第194期 #5

知らない世界

 颯太は自分が老人と言われる歳になってかなり楽になっていた。面倒なことはしなくてもよいということは壮年期の終わりには気づいていた。サラリーマンとして出世競争に勝ち残ることは一つの与えられた幸せだから、それに追従する者が多いのだ。要はわかりやすい物語なのだ。自分の横で、後ろで、脱落、ドロップアウトしていく同僚・先輩・後輩たち、また、家庭環境に恵まれなかったりして、社会的にディスアドバンテージを背負ってしまった友人やその家族をみて、それらを一面的に不幸だと考えた時期は過ぎた。その後にそれら、自分を偶然にも襲わなかった不幸に少しの羨望を感じ、酸っぱいぶどうのたとえを思い出して自らを奮い立たせ、しかる後に自分が持っているぶどうも酸っぱいことに気づく。日日は自分へ問いを投げかけ、それに答えなくてもよいと心底思えるようになったとき、颯太は自分が歳を取ったのだと知った。気づいたらもうぶどうなどには見向きもせず、しかし颯太はその経験から、放っておけばそのぶどうは発酵してワインになることを知っている。「振り返って恥ずかしくない人生を」「自分史に残るように」とはいえ、結局は、最期のときにいかに自分に酔えることができるかが肝である、と思っていた。

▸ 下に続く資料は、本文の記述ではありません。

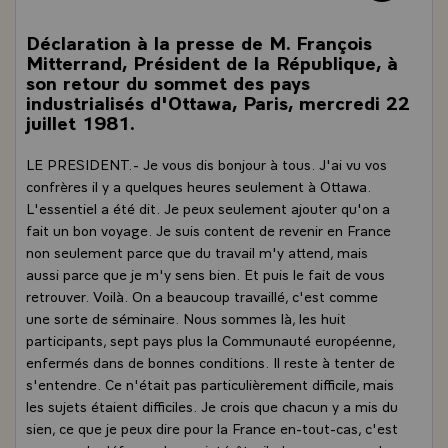
Déclaration à la presse de M. François
Mitterrand, Président de la République, à
son retour du sommet des pays
industrialisés d'Ottawa, Paris, mercredi 22
juillet 1981.
LE PRESIDENT.- Je vous dis bonjour à tous. J'ai vu vos
confrères il y a quelques heures seulement à Ottawa.
L'essentiel a été dit. Je peux seulement ajouter qu'on a
fait un bon voyage. Je suis content de revenir en France
non seulement parce que du travail m'y attend, mais
aussi parce que je m'y sens bien. Et puis le fait de vous
retrouver. Voilà. On a beaucoup travaillé, c'est comme
une sorte de séminaire. Nous sommes là, les huit
participants, sept pays plus la Communauté européenne,
enfermés dans de bonnes conditions. Il reste à tenter de
s'entendre. Ce n'était pas particulièrement difficile, mais
les sujets étaient difficiles. Je crois que chacun y a mis du
sien, ce que je peux dire pour la France en-tout-cas, c'est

 含蓄のある味わいだ。自分の思い描いていた老年はまさにこうだったのでは無いか。夕暮れ寄りの昼下がりに南西から差し込む陽にワインを透かせて、颯太はまた一口含み、舌の裏側で味わう。尻の大きな女房はソファで婦人雑誌に夢中で、いちいちその見出しを颯太に読んで聞かせる。

「アルツハイマーはアミロイドβやタウと呼ばれるタンパク質の脳への蓄積が一応の原因とされる」
「そうとも」
「だったらなんか分からないけど、安心よね」
「ああ」

 今更答えるべき問いなど無いと思っていた颯太へ不意に自問。「自意識とは?」この問いに応えられなかったら、颯太は、どこへつれて行かれてしまうのだろう。しかし颯太はその問いを見逃してしまう。ざらついたその問いは二度と自分の目の前に現れないだろう確信がある。

 いつからか颯太は、老人ホームでみんなと音楽に合わせて手を叩いている。長調で裏拍も無いリズムとオルガンの音に合わせ、それぞれの老人の額から髭のように意識のひもが流れ出して互いに交差する、颯太は手を叩きながら幸福な気分に包まれる。意識のひもがこんがらがらないように颯太は祈る。綾をなせ。